On a tous dans notre disque dur une série de premières fois. Elles varient en fonction des gens, des sexes, des caractères, mais certaines premières fois sont immuables. Dans les histoires d'amour, de sexe, de rencontres. Il y a les premières fois qui ne reviendront jamais et celles qui, heureusement, se reproduiront. Ces instants extraordinaires, mille fois vécus et revécus, ont le pouvoir magique d'effacer les précédents et même, si comparaison il y a, d'annihiler l'imperceptible sentiment de déjà-vu... « Je t'aime ». Le premier énoncé. Le premier entendu. Il n'est pas le même à chaque fois. Tout puissant, simulé, menti, affectueux, je t'aime. Sans le « je » pour atténuer, avec un adjectif pour dédramatiser. Les histoires d'amour sont les sempiternels lieux des premières fois. Le premier coup de fil. Le premier message. Le premier rendez-vous. Le premier contact. La première fois que sa main effleure la vôtre, que les peaux se rencontrent. Les premiers « butterflies » dans le « battoun ». Le premier baiser. L'amour. La première fois qu'on l'a fait. C'était hier. C'était lui, c'était elle. On s'en souvient encore. On a oublié. Le sexe. La première avec un/e autre. La première expérience différente. Cette première exploration. Un ascenseur, une voiture, les yeux bandés, les mains attachées. L'échec. Une première défaite, un premier refus, une première rupture. Ce foutu premier chagrin. Ce premier grand moment de solitude avec la douleur. Ces premières fois-là sont souvent les cicatrices de notre âme. Elles s'estompent, disparaissent, resurgissent. Chaque première fois a un sens. Interdit, unique, double. La première fois qu'on voit son père pleurer... Les premières fois ne sont pas toutes dramatiques. Elles sont drôles, enrichissantes, formatrices. Le premier jour d'école et le premier à la fac. À la fois traumatisant et initiatique. Une première fois considérable. Le début d'une ère, la fin d'une autre.

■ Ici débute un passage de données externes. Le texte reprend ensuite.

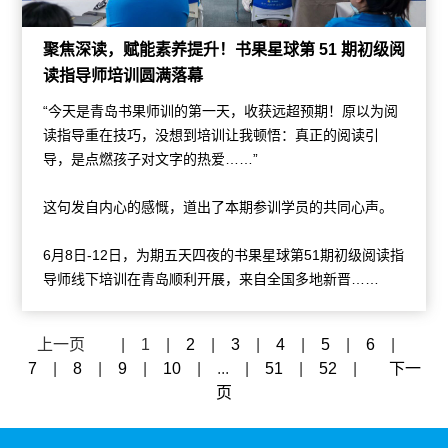
聚焦深读，赋能素养提升！书果星球第 51 期初级阅
读指导师培训圆满落幕
“今天是青岛书果师训的第一天，收获远超预期！原以为阅
读指导重在技巧，没想到培训让我顿悟：真正的阅读引
导，是点燃孩子对文字的热爱……”
这句发自内心的感慨，道出了本期参训学员的共同心声。
6月8日-12日，为期五天四夜的书果星球第51期初级阅读指
导师线下培训在青岛顺利开展，来自全国多地新晋……
上一页
|
1
|
2
|
3
|
4
|
5
|
6
|
7
|
8
|
9
|
10
|
...
|
51
|
52
|
下一
页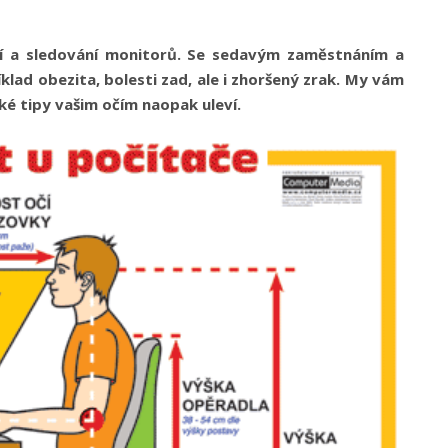
í a sledování monitorů. Se sedavým zaměstnáním a
íklad obezita, bolesti zad, ale i zhoršený zrak. My vám
é tipy vašim očím naopak uleví.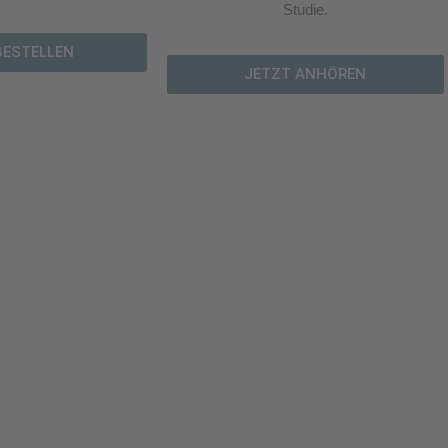
Studie.
BESTELLEN
JETZT ANHÖREN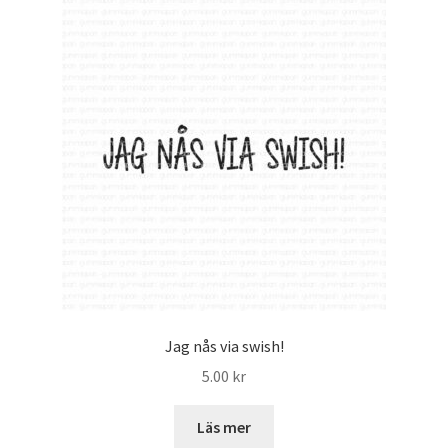
Jag nås via swish!
5.00
kr
Läs mer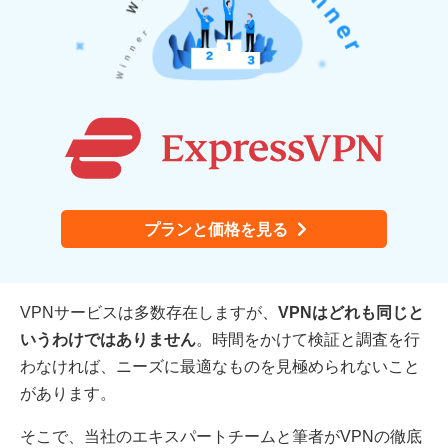
プランと価格を見る
VPNサービスは多数存在しますが、
VPNはどれも同じと
いうわけではありません
。時間をかけて検証と調査を行
わなければ、ニーズに最適なものを見極められないこと
があります。
そこで、当社のエキスパートチームと筆者がVPNの徹底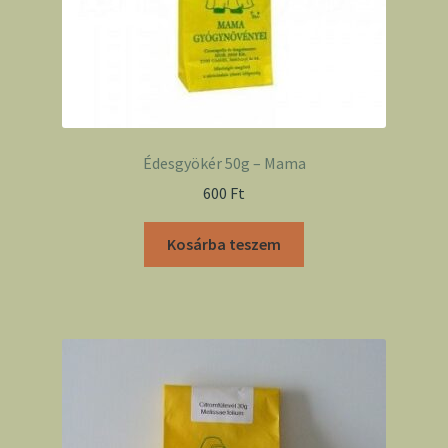
Édesgyökér 50g – Mama
600
Ft
Kosárba teszem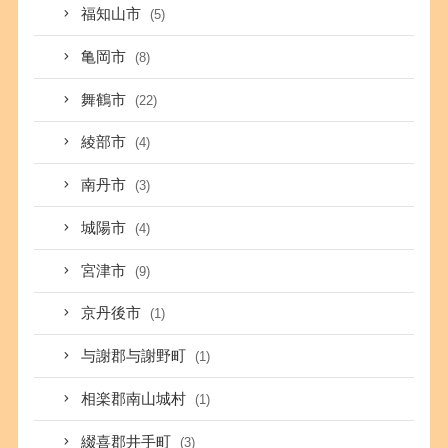
福知山市
(5)
亀岡市
(8)
舞鶴市
(22)
綾部市
(4)
南丹市
(3)
城陽市
(4)
宮津市
(9)
京丹後市
(1)
与謝郡与謝野町
(1)
相楽郡南山城村
(1)
綴喜郡井手町
(3)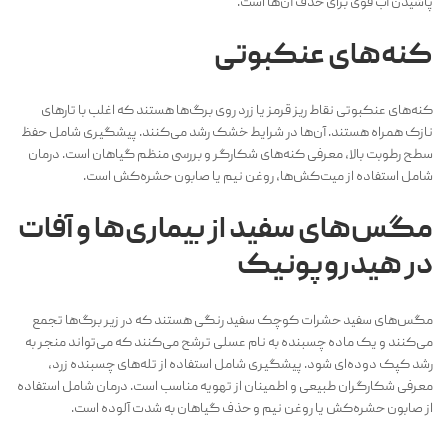
پاشیدن آب قوی برای حذف آن‌ها است.
کنه‌های عنکبوتی
کنه‌های عنکبوتی نقاط ریز قرمز یا زرد روی برگ‌ها هستند که اغلب با تارهای
نازک همراه هستند. آن‌ها در شرایط خشک رشد می‌کنند. پیشگیری شامل حفظ
سطح رطوبت بالا، معرفی کنه‌های شکارگر و بررسی منظم گیاهان است. درمان
شامل استفاده از میت‌کش‌ها، روغن نیم یا صابون حشره‌کش است.
مگس‌های سفید از بیماری‌ها و آفات
در هیدروپونیک
مگس‌های سفید حشرات کوچک سفید رنگی هستند که در زیر برگ‌ها تجمع
می‌کنند و یک ماده چسبنده به نام عسلی ترشح می‌کنند که می‌تواند منجر به
رشد کپک دوده‌ای شود. پیشگیری شامل استفاده از تله‌های چسبنده زرد،
معرفی شکارگران طبیعی و اطمینان از تهویه مناسب است. درمان شامل استفاده
از صابون حشره‌کش یا روغن نیم و حذف گیاهان به شدت آلوده است.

Comme cette première fois où une jeune fille porte un soutien-gorge, ses premières règles, sa première épilation, son premier rendez-vous chez le gynéco. Classiques. Mais tellement importantes. Comme la première voiture. Une première conduite. Un sentiment de toute puissance, de liberté, de grandir. Ma première sortie en boîte, mon premier verre d'alcool, ma première cuite. Mes premiers moments de liberté. Je voyage seul(e). Je prends l'avion seul(e). Je découvre New York et je succombe, le Grand Canyon et je pleure. Je prends un appartement. La première nuit, seul(e), à regarder l'ampoule qui pend du plafond. Le premier plat cuisiné et souvent raté. Un premier essai. L'émancipation. Mon premier entretien d'embauche. Ma première paye surtout. Ce salaire, plus fort, plus symbolique que le premier argent de poche. Première grande indépendance et premier achat. Une paire de chaussures. Un téléphone.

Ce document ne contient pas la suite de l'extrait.